In Vlaanderen hangen er bovendien veel stikstofgassen in de lucht, uitgestoten door voornamelijk landbouw, maar ook door het verkeer en de industrie. En dit stikstof komt (deels) in de natuur terecht. In ons artikel ‘Van waar komt toch al dat stikstof?‘ leggen we uit hoe dat werkt.

De schade van stikstof aan de natuur is niet voor iedereen goed zichtbaar. Maar als je kijkt naar dagvlinders zie je duidelijk negatieve effecten. Sinds 1992 zijn de aantallen dagvlinders, over alle soorten gerekend, met de helft afgenomen. Stikstoftolerante soorten doen het goed, stikstofgevoelige soorten doen het bijzonder slecht.

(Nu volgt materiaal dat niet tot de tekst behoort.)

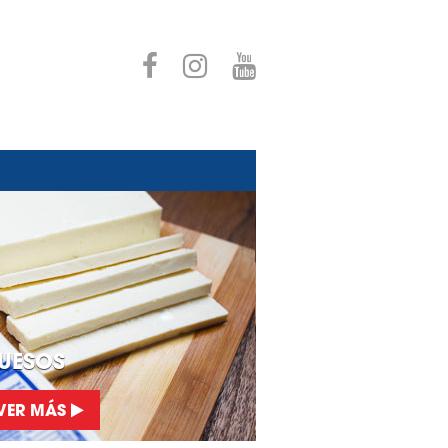
UESOS
VER MÁS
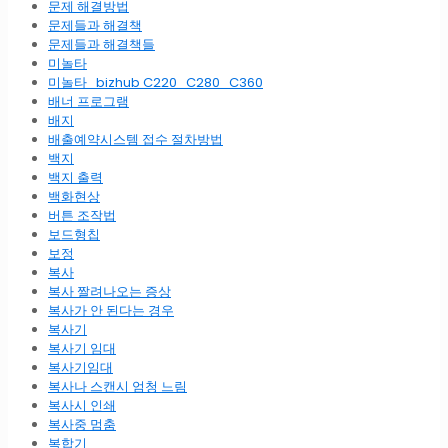
문제 해결방법
문제들과 해결책
문제들과 해결책들
미놀타
미놀타_bizhub C220_C280_C360
배너 프로그램
배지
배출예약시스템 접수 절차방법
백지
백지 출력
백화현상
버튼 조작법
보드형칩
보정
복사
복사 짤려나오는 증상
복사가 안 된다는 경우
복사기
복사기 임대
복사기임대
복사나 스캔시 엄청 느림
복사시 인쇄
복사중 멈춤
복합기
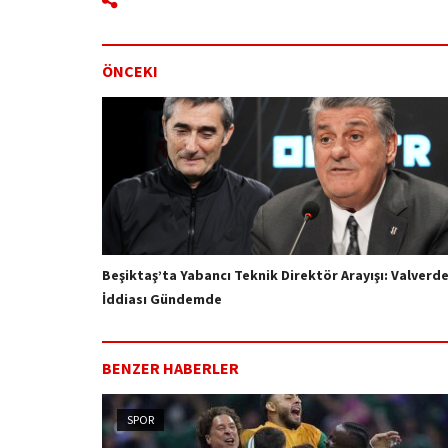
ÖNCEKI
Beşiktaş’ta Yabancı Teknik Direktör Arayışı: Valverd
İddiası Gündemde
BENZER HABERLER
SPOR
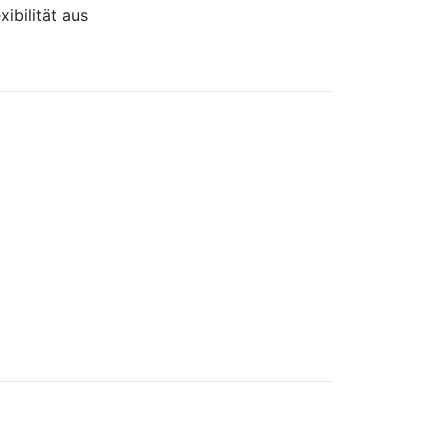
ibilität aus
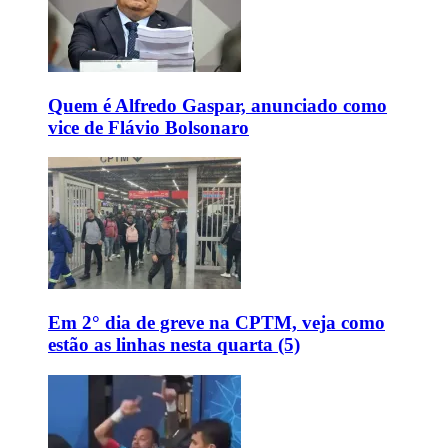
Quem é Alfredo Gaspar, anunciado como
vice de Flávio Bolsonaro
Em 2° dia de greve na CPTM, veja como
estão as linhas nesta quarta (5)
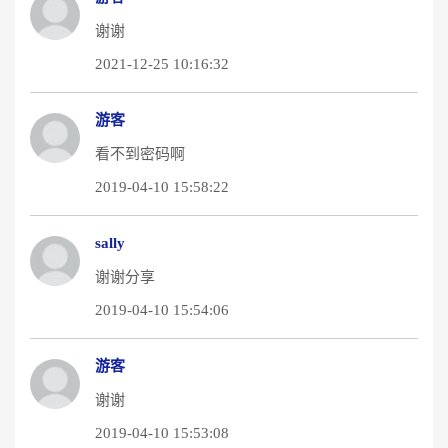
谢谢
2021-12-25 10:16:32
游客
看不到密码啊
2019-04-10 15:58:22
sally
谢谢分享
2019-04-10 15:54:06
游客
谢谢
2019-04-10 15:53:08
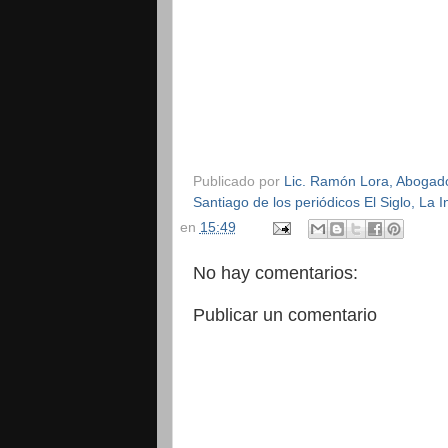
Publicado por
Lic. Ramón Lora, Abogado,
Santiago de los periódicos El Siglo, La
en
15:49
No hay comentarios:
Publicar un comentario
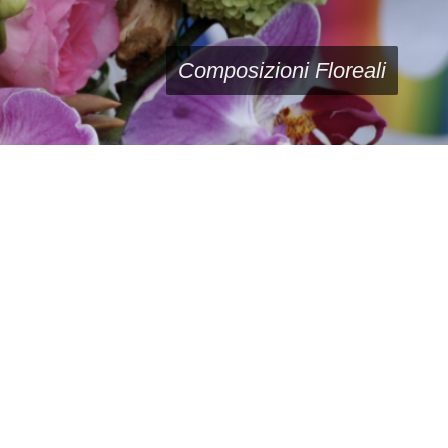
Festa della Mamma
Composizioni Floreali
Bouquet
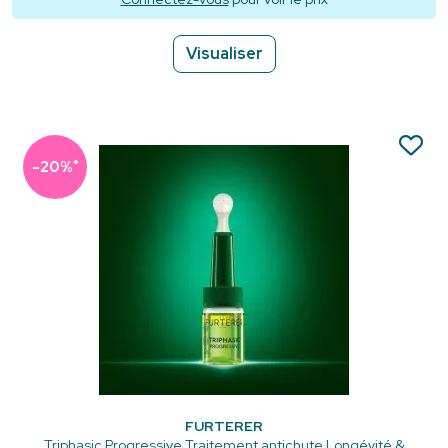
Visualiser
*
-20%
FURTERER
Triphasic Progressive Traitement antichute Longévité &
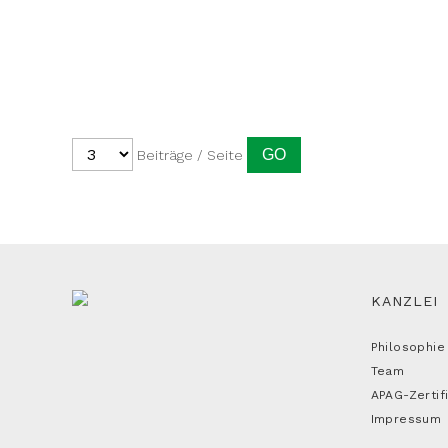
Beiträge / Seite
KANZLEI
Philosophie
Team
APAG-Zertif
Impressum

Michiel Wallis de Vries - De vlinderstichting Nederland

De hoge input van stikstof in natuurgebieden heeft niet enkel voor plantensoorten gevolgen. Ook de diersoorten die afhankelijk zijn van deze planten, bijvoorbeeld als waardplant of als voedselplant, krijgen het moeilijk. In ons artikel over waardplanten lees je hier meer over. Verdwijnen waardplanten door te veel stikstof, dan verdwijnen ook de vlindersoorten die afhankelijk zijn van deze planten. De Nederlandse Vlinderstichting volgt al jaren de effecten op van stikstof op vlinders. De stikstofgevoelige soorten doen het bijzonder slecht: meer dan de helft van de soorten neemt in aantal af. Het zijn vooral vlindersoorten van voedselarme tot matig voedselrijke biotopen die het erg slecht doen. In dit artikeltje lees je er meer over.

Deze prachtige Grote parelmoervlinder is uitgestorven in Vlaanderen. De soort leeft biotopen die in Vlaanderen erg zeldzaam geworden zijn, zoals droge heischrale graslanden, blauwgraslanden en kalkgraslanden. De restanten van deze biotopen hebben te lijden van hoge input van stiksot. Foto Jeroen Mentens via VILDA

Te veel stikstof zorgt niet enkel voor vermesting, maar ook voor verzuring van de bodem. Dat legt nog meer druk op planten- en diersoorten. Wat in te zure bodems komt aluminium vrij, dat toxisch is voor een heel pallet aan organismen. Lees er meer over in ons artikeltje over bodemverzuring.